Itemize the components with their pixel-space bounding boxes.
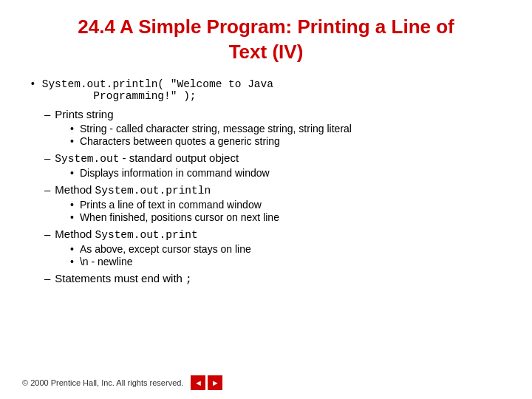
sub-bullet-4-1-text: As above, except cursor stays on line [80,243,251,255]
sub-bullet-3-2-text: When finished, positions cursor on next … [80,211,279,223]
dash-label-2: System.out - standard output object [55,151,239,165]
dash-item-5: – Statements must end with ; [44,272,510,285]
sub-bullet-4-2: • \n - newline [70,256,510,267]
slide-title: 24.4 A Simple Program: Printing a Line o… [22,15,510,65]
dash-4: – [44,228,50,240]
next-button[interactable]: ► [208,375,222,390]
title-line1: 24.4 A Simple Program: Printing a Line o… [78,16,454,38]
sub-bullet-1-2-text: Characters between quotes a generic stri… [80,135,280,147]
dash-item-1: – Prints string [44,108,510,120]
sub-bullet-3-1-text: Prints a line of text in command window [80,199,262,211]
dash-5: – [44,272,50,284]
dash-label-5: Statements must end with ; [55,272,191,285]
slide-content: • System.out.println( "Welcome to Java P… [30,78,510,285]
nav-buttons[interactable]: ◄ ► [191,375,222,390]
dash-label-3: Method System.out.println [55,183,211,197]
sub-bullet-2-1-text: Displays information in command window [80,167,270,179]
dash-3: – [44,183,50,196]
sub-bullet-3-1: • Prints a line of text in command windo… [70,199,510,211]
section-print: – Method System.out.print • As above, ex… [30,228,510,267]
sub-bullets-2: • Displays information in command window [70,167,510,179]
prev-arrow-icon: ◄ [194,379,202,387]
section-println: – Method System.out.println • Prints a l… [30,183,510,223]
next-arrow-icon: ► [211,379,219,387]
sub-bullet-1-1-text: String - called character string, messag… [80,123,352,134]
sub-bullet-2-1: • Displays information in command window [70,167,510,179]
dash-2: – [44,151,50,164]
section-prints-string: – Prints string • String - called charac… [30,108,510,147]
title-line2: Text (IV) [229,41,304,63]
sub-bullets-3: • Prints a line of text in command windo… [70,199,510,223]
dash-label-4: Method System.out.print [55,228,197,241]
prev-button[interactable]: ◄ [191,375,205,390]
dash-item-2: – System.out - standard output object [44,151,510,165]
dash-1: – [44,108,50,120]
top-bullet: • System.out.println( "Welcome to Java P… [30,78,510,102]
sub-bullet-1-1: • String - called character string, mess… [70,123,510,134]
copyright-text: © 2000 Prentice Hall, Inc. All rights re… [22,378,183,387]
section-system-out: – System.out - standard output object • … [30,151,510,179]
slide: 24.4 A Simple Program: Printing a Line o… [0,0,532,399]
dash-item-4: – Method System.out.print [44,228,510,241]
dash-label-1: Prints string [55,108,113,120]
sub-bullet-4-1: • As above, except cursor stays on line [70,243,510,255]
sub-bullet-1-2: • Characters between quotes a generic st… [70,135,510,147]
footer: © 2000 Prentice Hall, Inc. All rights re… [22,375,222,390]
sub-bullet-3-2: • When finished, positions cursor on nex… [70,211,510,223]
sub-bullet-4-2-text: \n - newline [80,256,133,267]
section-semicolon: – Statements must end with ; [30,272,510,285]
sub-bullets-1: • String - called character string, mess… [70,123,510,147]
sub-bullets-4: • As above, except cursor stays on line … [70,243,510,267]
bullet-dot: • [30,78,36,102]
dash-item-3: – Method System.out.println [44,183,510,197]
top-bullet-code: System.out.println( "Welcome to Java Pro… [42,78,273,102]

━━━━━━━━━━

* [Required work] Could you reproduce the listing above word for word while leaving out its pictures?

* [Problem solution]
Itemize the components with their pixel-space bounding boxes.
sub-bullet-4-1-text: As above, except cursor stays on line [80,243,251,255]
sub-bullet-3-2-text: When finished, positions cursor on next … [80,211,279,223]
dash-label-2: System.out - standard output object [55,151,239,165]
dash-item-5: – Statements must end with ; [44,272,510,285]
sub-bullet-4-2: • \n - newline [70,256,510,267]
slide-title: 24.4 A Simple Program: Printing a Line o… [22,15,510,65]
dash-4: – [44,228,50,240]
next-button[interactable]: ► [208,375,222,390]
title-line1: 24.4 A Simple Program: Printing a Line o… [78,16,454,38]
sub-bullet-1-2-text: Characters between quotes a generic stri… [80,135,280,147]
dash-item-1: – Prints string [44,108,510,120]
sub-bullet-3-1-text: Prints a line of text in command window [80,199,262,211]
dash-5: – [44,272,50,284]
dash-label-5: Statements must end with ; [55,272,191,285]
slide-content: • System.out.println( "Welcome to Java P… [30,78,510,285]
nav-buttons[interactable]: ◄ ► [191,375,222,390]
dash-label-3: Method System.out.println [55,183,211,197]
sub-bullet-2-1-text: Displays information in command window [80,167,270,179]
dash-3: – [44,183,50,196]
sub-bullet-3-1: • Prints a line of text in command windo… [70,199,510,211]
section-print: – Method System.out.print • As above, ex… [30,228,510,267]
sub-bullets-2: • Displays information in command window [70,167,510,179]
prev-arrow-icon: ◄ [194,379,202,387]
section-println: – Method System.out.println • Prints a l… [30,183,510,223]
next-arrow-icon: ► [211,379,219,387]
sub-bullet-1-1-text: String - called character string, messag… [80,123,352,134]
sub-bullet-2-1: • Displays information in command window [70,167,510,179]
dash-2: – [44,151,50,164]
section-prints-string: – Prints string • String - called charac… [30,108,510,147]
title-line2: Text (IV) [229,41,304,63]
sub-bullets-3: • Prints a line of text in command windo… [70,199,510,223]
dash-label-4: Method System.out.print [55,228,197,241]
prev-button[interactable]: ◄ [191,375,205,390]
dash-item-2: – System.out - standard output object [44,151,510,165]
dash-1: – [44,108,50,120]
top-bullet: • System.out.println( "Welcome to Java P… [30,78,510,102]
sub-bullet-1-1: • String - called character string, mess… [70,123,510,134]
copyright-text: © 2000 Prentice Hall, Inc. All rights re… [22,378,183,387]
section-system-out: – System.out - standard output object • … [30,151,510,179]
slide: 24.4 A Simple Program: Printing a Line o… [0,0,532,399]
dash-item-4: – Method System.out.print [44,228,510,241]
dash-label-1: Prints string [55,108,113,120]
sub-bullet-4-1: • As above, except cursor stays on line [70,243,510,255]
sub-bullet-1-2: • Characters between quotes a generic st… [70,135,510,147]
footer: © 2000 Prentice Hall, Inc. All rights re… [22,375,222,390]
sub-bullet-3-2: • When finished, positions cursor on nex… [70,211,510,223]
sub-bullet-4-2-text: \n - newline [80,256,133,267]
section-semicolon: – Statements must end with ; [30,272,510,285]
sub-bullets-1: • String - called character string, mess… [70,123,510,147]
sub-bullets-4: • As above, except cursor stays on line … [70,243,510,267]
bullet-dot: • [30,78,36,102]
dash-item-3: – Method System.out.println [44,183,510,197]
top-bullet-code: System.out.println( "Welcome to Java Pro… [42,78,273,102]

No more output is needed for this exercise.